Rio Tinto (NYSE: RIO; LSE: RIO) CEO Jean-Sébastien Jacques will step down by the end of March next year over a mounting backlash against the company’s decision to destroy ancient Aboriginal heritage sites in Western Australia.
The world’s second-largest miner said two other senior executives — iron ore boss Chris Salisbury and corporate affairs head Simone Niven, who had responsibility for Indigenous affairs — will also leave the company.
The high-profile departures come four years after Rio Tinto swept out its veteran managers to make way for a new generation of business leaders. The changes are a direct result of shareholder and public outcry over the May destruction of a 46,000-year-old archaeological site, despite the opposition of Aboriginal traditional owners.
Jacques will leave once his successor is chosen, or at the end of next March, whichever date comes first. Salisbury’s termination is effective immediately, Rio Tinto said.
Ivan Vella, managing director for rail, port and core services within Rio Tinto Iron Ore, will replace Salisbury on an interim basis.
Niven, in turn, will step down on Dec. 31, after “completing an orderly transition of her responsibilities,” the board said.
Jacques’ appearance before a Parliamentary inquiry in August failed to quell questions about the company’s intent relating to the destruction of the sites. He said the company was not aware of the importance of the caves prior to them being blown up.
He also noted that removing the landmarks would likely deliver about US$135 million in extra value to Rio’s iron ore division, a unit that generated underlying earnings of US$9.6 billion in 2019.
The outgoing chief also confirmed the region’s traditional landowners, the Puutu Kunti Kurrama and Pinikura Aboriginal Corporation, didn’t know that the company had been considering three alternative options that could have avoided damaging the Juukan Gorge sites.
Rio was granted approval for work at the Brockman 4 iron ore project in 2013. Subsequent archaeological excavation revealed ancient artifacts at the site, including grinding stones and a bone sharpened into a tool.
“At last we are seeing some proper accountability at the top for Rio Tinto’s destruction of Juukan Gorge,” Keren Adams, legal director at the Human Rights Law Centre, said in a statement. “The company’s initial response of docking executives’ bonuses was patently inadequate given the significance of the site.”
The group had decided in August to cut short-term bonuses of Jacques, Salisbury and other executives following an internal review of the events that took place on May 24, while carrying out work to expand Rio’s iron ore operation.
The move further enraged critics.
Adams added that the miner’s actions at Juukan Gorge were not an aberration, but rather symptomatic of “a broader culture of disregard for communities’ rights and cultural heritage.”
“Over the past few years, Rio Tinto has been the subject of serious human rights complaints by communities impacted by its operations in a number of different countries.
“In Bougainville, for instance, communities are also facing destruction of their sacred sites as well as serious pollution of their land and water sources,” Adams said.
“This situation has demonstrated beyond doubt the importance of companies’ boards and executives protecting their social license,” said Brynn O’Brien, activist and executive director of the Australasian Center for Corporate Responsibility.
“It should be a wakeup call for the Australian iron ore sector and mining companies worldwide on their relationships with First Nations people.”
“[The destroyed sites] were not only extremely important sites for Aboriginal communities, but also for archaeological understanding of the distant past in Australia,” Peter Stone, the UNESCO chair in Cultural Property Protection and Peace at Newcastle University in the U.K., said in June.
Rio Tinto has said it plans to add a new social performance function to monitor its approach to community and heritage practices.
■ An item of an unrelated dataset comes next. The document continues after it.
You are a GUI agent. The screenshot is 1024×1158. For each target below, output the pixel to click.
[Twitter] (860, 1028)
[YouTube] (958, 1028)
It will also include processes to escalate heritage issues to senior management.
The consequences of the controversial damage to Juukan Gorge rock shelters have reached competitors. The world’s largest miner, BHP (NYSE: BHP; LSE: BHP), and Fortescue Metals Group are now both reviewing plans that could threaten sacred sites in Australia as they step up talks with traditional owners.
With no obvious internal successor for Jacques, analysts agree that Rio will likely search outside the company for its next boss.
Some, however, believe the company may consider the head of copper and diamonds, Arnaud Soirat, or Alf Barrios, who runs the aluminium division, for the top job.
In addition to fixing the damaged relationship with Australian landowners, the new chief executive will be tasked with addressing alleged corruption in Guinea to obtain rights to the massive Simandou iron ore deposit, and the delay and increasing costs of Oyu Tolgoi’s underground expansion.